Work to be completed: Could you set down all of the data again, exactly as it stands?

Structured page parsing data
☆ ☆ ☆ ☆
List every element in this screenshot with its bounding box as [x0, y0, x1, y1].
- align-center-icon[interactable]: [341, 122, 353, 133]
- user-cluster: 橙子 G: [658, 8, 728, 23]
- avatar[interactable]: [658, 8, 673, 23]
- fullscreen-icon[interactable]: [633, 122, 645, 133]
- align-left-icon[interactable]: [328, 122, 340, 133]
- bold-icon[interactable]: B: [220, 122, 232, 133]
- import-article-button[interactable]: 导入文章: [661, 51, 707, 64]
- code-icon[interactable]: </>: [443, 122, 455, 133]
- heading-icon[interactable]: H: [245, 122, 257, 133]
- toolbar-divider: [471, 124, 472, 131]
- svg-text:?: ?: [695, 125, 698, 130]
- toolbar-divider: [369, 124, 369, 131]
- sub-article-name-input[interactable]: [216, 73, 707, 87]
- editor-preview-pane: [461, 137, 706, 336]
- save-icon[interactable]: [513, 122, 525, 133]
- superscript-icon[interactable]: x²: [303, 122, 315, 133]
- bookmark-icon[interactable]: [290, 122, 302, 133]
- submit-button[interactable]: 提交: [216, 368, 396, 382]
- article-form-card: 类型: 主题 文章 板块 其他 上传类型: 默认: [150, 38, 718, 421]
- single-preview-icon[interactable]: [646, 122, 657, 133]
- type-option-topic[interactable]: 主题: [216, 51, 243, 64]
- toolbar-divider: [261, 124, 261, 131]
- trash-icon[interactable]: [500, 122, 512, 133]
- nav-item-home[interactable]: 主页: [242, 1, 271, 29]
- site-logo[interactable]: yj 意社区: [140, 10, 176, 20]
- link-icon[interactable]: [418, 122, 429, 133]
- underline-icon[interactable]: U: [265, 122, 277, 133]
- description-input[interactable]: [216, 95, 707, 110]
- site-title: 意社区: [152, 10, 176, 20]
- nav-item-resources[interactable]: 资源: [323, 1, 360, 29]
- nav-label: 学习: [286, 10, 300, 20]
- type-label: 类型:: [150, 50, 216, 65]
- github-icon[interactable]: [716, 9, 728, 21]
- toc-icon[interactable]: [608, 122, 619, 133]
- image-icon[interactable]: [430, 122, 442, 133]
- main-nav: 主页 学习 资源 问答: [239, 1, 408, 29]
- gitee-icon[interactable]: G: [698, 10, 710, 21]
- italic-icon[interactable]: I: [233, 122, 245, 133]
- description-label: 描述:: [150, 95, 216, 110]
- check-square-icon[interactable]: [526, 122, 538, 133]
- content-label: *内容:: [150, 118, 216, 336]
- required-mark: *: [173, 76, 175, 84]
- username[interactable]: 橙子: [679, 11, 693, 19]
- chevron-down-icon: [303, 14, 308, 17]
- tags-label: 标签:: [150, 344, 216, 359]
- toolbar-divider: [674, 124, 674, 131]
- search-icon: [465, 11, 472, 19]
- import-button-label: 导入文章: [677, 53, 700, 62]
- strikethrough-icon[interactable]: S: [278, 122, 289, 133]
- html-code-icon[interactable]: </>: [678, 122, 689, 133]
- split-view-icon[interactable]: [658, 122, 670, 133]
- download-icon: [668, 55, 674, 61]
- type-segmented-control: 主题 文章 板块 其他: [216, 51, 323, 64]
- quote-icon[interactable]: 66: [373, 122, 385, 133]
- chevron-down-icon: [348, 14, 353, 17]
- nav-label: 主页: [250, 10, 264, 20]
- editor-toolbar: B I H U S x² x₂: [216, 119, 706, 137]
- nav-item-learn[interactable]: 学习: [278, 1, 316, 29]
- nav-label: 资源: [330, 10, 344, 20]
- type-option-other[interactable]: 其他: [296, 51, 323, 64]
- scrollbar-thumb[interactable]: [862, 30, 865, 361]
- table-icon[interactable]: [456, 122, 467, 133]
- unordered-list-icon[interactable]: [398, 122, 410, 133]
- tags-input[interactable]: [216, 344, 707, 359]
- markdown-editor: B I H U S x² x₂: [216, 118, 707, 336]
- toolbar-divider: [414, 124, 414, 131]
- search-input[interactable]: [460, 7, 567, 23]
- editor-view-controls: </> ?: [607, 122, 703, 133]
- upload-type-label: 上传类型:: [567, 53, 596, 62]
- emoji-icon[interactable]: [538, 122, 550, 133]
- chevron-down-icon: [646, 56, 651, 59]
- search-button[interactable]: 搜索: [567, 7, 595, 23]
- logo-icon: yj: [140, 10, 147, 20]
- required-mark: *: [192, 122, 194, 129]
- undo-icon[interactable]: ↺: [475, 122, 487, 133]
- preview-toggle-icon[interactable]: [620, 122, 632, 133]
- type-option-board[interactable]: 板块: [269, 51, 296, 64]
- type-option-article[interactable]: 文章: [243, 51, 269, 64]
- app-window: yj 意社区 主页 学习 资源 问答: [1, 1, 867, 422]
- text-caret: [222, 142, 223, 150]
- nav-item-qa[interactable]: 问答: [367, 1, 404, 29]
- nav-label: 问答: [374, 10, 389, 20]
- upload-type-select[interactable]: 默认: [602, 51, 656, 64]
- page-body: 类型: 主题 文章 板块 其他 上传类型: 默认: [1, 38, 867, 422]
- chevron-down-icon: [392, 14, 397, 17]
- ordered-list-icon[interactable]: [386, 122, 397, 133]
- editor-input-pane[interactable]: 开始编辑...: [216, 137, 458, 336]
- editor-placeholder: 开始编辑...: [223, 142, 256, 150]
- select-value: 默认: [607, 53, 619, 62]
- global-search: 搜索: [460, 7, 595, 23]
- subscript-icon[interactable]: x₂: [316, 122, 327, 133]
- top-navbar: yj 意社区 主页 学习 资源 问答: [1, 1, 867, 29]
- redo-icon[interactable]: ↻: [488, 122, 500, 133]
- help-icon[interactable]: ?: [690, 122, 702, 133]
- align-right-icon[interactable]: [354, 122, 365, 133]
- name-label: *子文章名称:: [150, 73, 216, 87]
☆ ☆ ☆ ☆
Answer for this exercise:
List every element in this screenshot with its bounding box as [x0, y0, x1, y1].
- align-center-icon[interactable]: [341, 122, 353, 133]
- user-cluster: 橙子 G: [658, 8, 728, 23]
- avatar[interactable]: [658, 8, 673, 23]
- fullscreen-icon[interactable]: [633, 122, 645, 133]
- align-left-icon[interactable]: [328, 122, 340, 133]
- bold-icon[interactable]: B: [220, 122, 232, 133]
- import-article-button[interactable]: 导入文章: [661, 51, 707, 64]
- code-icon[interactable]: </>: [443, 122, 455, 133]
- heading-icon[interactable]: H: [245, 122, 257, 133]
- toolbar-divider: [471, 124, 472, 131]
- svg-text:?: ?: [695, 125, 698, 130]
- toolbar-divider: [369, 124, 369, 131]
- sub-article-name-input[interactable]: [216, 73, 707, 87]
- editor-preview-pane: [461, 137, 706, 336]
- save-icon[interactable]: [513, 122, 525, 133]
- superscript-icon[interactable]: x²: [303, 122, 315, 133]
- bookmark-icon[interactable]: [290, 122, 302, 133]
- submit-button[interactable]: 提交: [216, 368, 396, 382]
- article-form-card: 类型: 主题 文章 板块 其他 上传类型: 默认: [150, 38, 718, 421]
- single-preview-icon[interactable]: [646, 122, 657, 133]
- type-option-topic[interactable]: 主题: [216, 51, 243, 64]
- toolbar-divider: [261, 124, 261, 131]
- trash-icon[interactable]: [500, 122, 512, 133]
- nav-item-home[interactable]: 主页: [242, 1, 271, 29]
- site-logo[interactable]: yj 意社区: [140, 10, 176, 20]
- link-icon[interactable]: [418, 122, 429, 133]
- underline-icon[interactable]: U: [265, 122, 277, 133]
- description-input[interactable]: [216, 95, 707, 110]
- site-title: 意社区: [152, 10, 176, 20]
- nav-item-resources[interactable]: 资源: [323, 1, 360, 29]
- nav-label: 学习: [286, 10, 300, 20]
- type-label: 类型:: [150, 50, 216, 65]
- github-icon[interactable]: [716, 9, 728, 21]
- toc-icon[interactable]: [608, 122, 619, 133]
- image-icon[interactable]: [430, 122, 442, 133]
- main-nav: 主页 学习 资源 问答: [239, 1, 408, 29]
- gitee-icon[interactable]: G: [698, 10, 710, 21]
- italic-icon[interactable]: I: [233, 122, 245, 133]
- description-label: 描述:: [150, 95, 216, 110]
- check-square-icon[interactable]: [526, 122, 538, 133]
- content-label: *内容:: [150, 118, 216, 336]
- required-mark: *: [173, 76, 175, 84]
- username[interactable]: 橙子: [679, 11, 693, 19]
- chevron-down-icon: [303, 14, 308, 17]
- tags-label: 标签:: [150, 344, 216, 359]
- toolbar-divider: [674, 124, 674, 131]
- search-icon: [465, 11, 472, 19]
- import-button-label: 导入文章: [677, 53, 700, 62]
- strikethrough-icon[interactable]: S: [278, 122, 289, 133]
- html-code-icon[interactable]: </>: [678, 122, 689, 133]
- split-view-icon[interactable]: [658, 122, 670, 133]
- download-icon: [668, 55, 674, 61]
- type-segmented-control: 主题 文章 板块 其他: [216, 51, 323, 64]
- quote-icon[interactable]: 66: [373, 122, 385, 133]
- chevron-down-icon: [348, 14, 353, 17]
- nav-label: 主页: [250, 10, 264, 20]
- editor-toolbar: B I H U S x² x₂: [216, 119, 706, 137]
- nav-item-learn[interactable]: 学习: [278, 1, 316, 29]
- nav-label: 资源: [330, 10, 344, 20]
- type-option-other[interactable]: 其他: [296, 51, 323, 64]
- scrollbar-thumb[interactable]: [862, 30, 865, 361]
- table-icon[interactable]: [456, 122, 467, 133]
- unordered-list-icon[interactable]: [398, 122, 410, 133]
- tags-input[interactable]: [216, 344, 707, 359]
- markdown-editor: B I H U S x² x₂: [216, 118, 707, 336]
- toolbar-divider: [414, 124, 414, 131]
- search-input[interactable]: [460, 7, 567, 23]
- editor-view-controls: </> ?: [607, 122, 703, 133]
- upload-type-label: 上传类型:: [567, 53, 596, 62]
- emoji-icon[interactable]: [538, 122, 550, 133]
- chevron-down-icon: [646, 56, 651, 59]
- search-button[interactable]: 搜索: [567, 7, 595, 23]
- logo-icon: yj: [140, 10, 147, 20]
- required-mark: *: [192, 122, 194, 129]
- undo-icon[interactable]: ↺: [475, 122, 487, 133]
- preview-toggle-icon[interactable]: [620, 122, 632, 133]
- type-option-board[interactable]: 板块: [269, 51, 296, 64]
- type-option-article[interactable]: 文章: [243, 51, 269, 64]
- app-window: yj 意社区 主页 学习 资源 问答: [1, 1, 867, 422]
- text-caret: [222, 142, 223, 150]
- nav-item-qa[interactable]: 问答: [367, 1, 404, 29]
- nav-label: 问答: [374, 10, 389, 20]
- upload-type-select[interactable]: 默认: [602, 51, 656, 64]
- page-body: 类型: 主题 文章 板块 其他 上传类型: 默认: [1, 38, 867, 422]
- chevron-down-icon: [392, 14, 397, 17]
- ordered-list-icon[interactable]: [386, 122, 397, 133]
- editor-input-pane[interactable]: 开始编辑...: [216, 137, 458, 336]
- editor-placeholder: 开始编辑...: [223, 142, 256, 150]
- select-value: 默认: [607, 53, 619, 62]
- global-search: 搜索: [460, 7, 595, 23]
- subscript-icon[interactable]: x₂: [316, 122, 327, 133]
- top-navbar: yj 意社区 主页 学习 资源 问答: [1, 1, 867, 29]
- redo-icon[interactable]: ↻: [488, 122, 500, 133]
- help-icon[interactable]: ?: [690, 122, 702, 133]
- align-right-icon[interactable]: [354, 122, 365, 133]
- name-label: *子文章名称:: [150, 73, 216, 87]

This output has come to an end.